MMC, which has been a Level III Regional Perinatal Center since that designation was first created nearly 60 years ago, has built and maintained one of the safest obstetrical and gynecologic practices in the nation. It is also one of the busiest: More than 6,200 babies are born at this hospital annually, more than any other facility in Monmouth and Ocean counties.

Because of the hypertension, Gordano was having severe headaches, and she was given magnesium supplements to prevent seizures. She was induced at 8 p.m. on Feb. 16. “The nurse came in the room, and she felt something else was going wrong,” Gordano says. Doctors at MMC’s Eisenberg Family Center Labor and Delivery Unit learned that the umbilical cord had wrapped around the baby’s neck, and so they had to expedite the delivery. “The actual birthing experience was a lot,” she says understatedly. “The doctors saved him; they were great.”

Baby Westin was born at 1:08 p.m. on Feb. 18th—but Gordano’s troubles weren’t over. The day after the birth, doctors found that her uterus was full of blood clots, which had to be expressed.

She was in the hospital two days after the birth. “Because of the pre-eclampsia I couldn’t sit up—I would black out,” she recalls. “I needed a bladder catheter because I couldn’t get out of bed.”

She credits MMC’s nursing and physician staff with controlling her headaches with medication, removing the stitches from her skin cancer surgery and, eventually, motivating her to get out of bed.

“These nurses went above and beyond for me,” Gordano says. “The nurses did everything they could to make sure I was OK and feeling as comfortable as I should.”

After discharge, she was on blood pressure medications for two to three weeks, and her entire body was swollen. “But I’m fine now,” she says.

She hopes to begin teaching dance again in the summer— she teaches acrobatic, jazz, hip-hop, “everything really,” at three different dance studios.

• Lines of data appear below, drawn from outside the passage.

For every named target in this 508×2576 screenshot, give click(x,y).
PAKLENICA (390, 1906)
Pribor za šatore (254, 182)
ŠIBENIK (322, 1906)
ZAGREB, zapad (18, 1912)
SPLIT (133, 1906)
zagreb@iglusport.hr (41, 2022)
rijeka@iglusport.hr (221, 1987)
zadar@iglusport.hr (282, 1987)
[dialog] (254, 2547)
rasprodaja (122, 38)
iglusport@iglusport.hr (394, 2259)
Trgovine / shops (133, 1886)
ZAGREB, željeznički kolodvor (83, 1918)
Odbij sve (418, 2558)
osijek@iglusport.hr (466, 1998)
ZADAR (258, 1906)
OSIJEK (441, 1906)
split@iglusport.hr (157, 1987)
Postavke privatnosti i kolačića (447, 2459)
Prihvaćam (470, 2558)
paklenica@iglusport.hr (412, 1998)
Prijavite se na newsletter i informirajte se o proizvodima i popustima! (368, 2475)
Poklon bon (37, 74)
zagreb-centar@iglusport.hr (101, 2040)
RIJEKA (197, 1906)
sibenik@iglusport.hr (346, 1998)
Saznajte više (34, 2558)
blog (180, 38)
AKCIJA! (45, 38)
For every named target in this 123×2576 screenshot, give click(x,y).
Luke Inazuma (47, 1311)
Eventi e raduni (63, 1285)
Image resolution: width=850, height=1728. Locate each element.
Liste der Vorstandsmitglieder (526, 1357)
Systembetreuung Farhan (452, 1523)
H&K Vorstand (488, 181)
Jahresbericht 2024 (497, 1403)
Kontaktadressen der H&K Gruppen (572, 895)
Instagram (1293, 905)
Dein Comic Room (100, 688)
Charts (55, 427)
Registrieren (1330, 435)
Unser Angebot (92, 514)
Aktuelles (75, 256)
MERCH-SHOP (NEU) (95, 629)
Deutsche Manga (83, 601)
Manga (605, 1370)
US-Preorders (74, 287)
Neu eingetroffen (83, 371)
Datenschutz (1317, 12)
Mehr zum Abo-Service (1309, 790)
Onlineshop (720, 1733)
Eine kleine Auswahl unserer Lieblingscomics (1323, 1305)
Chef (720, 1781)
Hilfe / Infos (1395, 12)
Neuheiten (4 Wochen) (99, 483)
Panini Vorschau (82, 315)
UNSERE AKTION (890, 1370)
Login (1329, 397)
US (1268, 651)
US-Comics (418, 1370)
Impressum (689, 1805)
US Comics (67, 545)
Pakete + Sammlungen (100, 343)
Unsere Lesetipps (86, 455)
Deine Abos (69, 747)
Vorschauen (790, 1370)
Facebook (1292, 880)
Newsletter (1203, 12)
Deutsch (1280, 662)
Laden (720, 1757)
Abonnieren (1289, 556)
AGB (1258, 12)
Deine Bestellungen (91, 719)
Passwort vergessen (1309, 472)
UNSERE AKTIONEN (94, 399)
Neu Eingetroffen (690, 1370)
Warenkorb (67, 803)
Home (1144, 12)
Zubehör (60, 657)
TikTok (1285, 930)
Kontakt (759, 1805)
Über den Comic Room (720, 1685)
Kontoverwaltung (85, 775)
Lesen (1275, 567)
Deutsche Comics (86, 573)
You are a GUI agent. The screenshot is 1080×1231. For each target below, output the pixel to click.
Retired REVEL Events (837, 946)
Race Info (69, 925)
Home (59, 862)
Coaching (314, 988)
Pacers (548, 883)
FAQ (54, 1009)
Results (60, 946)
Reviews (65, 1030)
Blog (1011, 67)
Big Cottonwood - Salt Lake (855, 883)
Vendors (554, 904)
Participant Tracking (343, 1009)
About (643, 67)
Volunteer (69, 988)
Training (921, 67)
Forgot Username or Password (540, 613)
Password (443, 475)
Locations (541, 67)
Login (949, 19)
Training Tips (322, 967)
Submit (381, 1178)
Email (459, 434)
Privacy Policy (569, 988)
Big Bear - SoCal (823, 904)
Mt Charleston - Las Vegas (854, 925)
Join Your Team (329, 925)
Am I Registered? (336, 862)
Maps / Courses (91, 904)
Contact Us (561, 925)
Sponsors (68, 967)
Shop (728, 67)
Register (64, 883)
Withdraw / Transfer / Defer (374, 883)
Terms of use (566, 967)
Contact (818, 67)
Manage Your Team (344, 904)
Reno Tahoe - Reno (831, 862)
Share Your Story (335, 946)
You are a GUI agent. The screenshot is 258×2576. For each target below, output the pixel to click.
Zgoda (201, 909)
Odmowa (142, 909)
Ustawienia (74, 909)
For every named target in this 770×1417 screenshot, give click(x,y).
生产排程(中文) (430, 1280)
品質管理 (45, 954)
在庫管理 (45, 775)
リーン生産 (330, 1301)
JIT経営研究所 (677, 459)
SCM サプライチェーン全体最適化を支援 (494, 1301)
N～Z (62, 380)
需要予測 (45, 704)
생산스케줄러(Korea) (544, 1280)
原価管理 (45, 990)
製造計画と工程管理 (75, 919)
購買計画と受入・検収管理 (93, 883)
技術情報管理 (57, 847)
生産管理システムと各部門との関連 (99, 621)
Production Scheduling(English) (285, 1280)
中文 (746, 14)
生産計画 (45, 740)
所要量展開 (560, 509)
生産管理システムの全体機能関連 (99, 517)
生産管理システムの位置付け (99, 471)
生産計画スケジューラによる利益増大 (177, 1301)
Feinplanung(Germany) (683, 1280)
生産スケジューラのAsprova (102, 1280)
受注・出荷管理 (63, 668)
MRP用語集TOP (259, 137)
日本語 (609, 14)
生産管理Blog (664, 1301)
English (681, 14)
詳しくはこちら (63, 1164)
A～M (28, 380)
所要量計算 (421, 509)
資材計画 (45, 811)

Westin is fine too. “He’s great, meeting all his markers, gaining weight,” she says.

“He’s getting his chubby cheeks.” How did she get through all these travails?

“The mother instinct was, I will be fine, just keep going to the doctor and being seen,” she says. “I wanted to make sure my baby was healthy, to do everything I could. My husband was there the whole time, and when the doctors told me about the blood clots, he made simple analogies about what they would do. Obviously it was a lot more than that. He was trying to put me at ease.”

Despite the difficulties, she says she is thinking about having another child. “The first two weeks [after giving birth] I said, ‘I don’t want more kids,’” she says. “But Westin’s so great, so cute—I might be open to it.”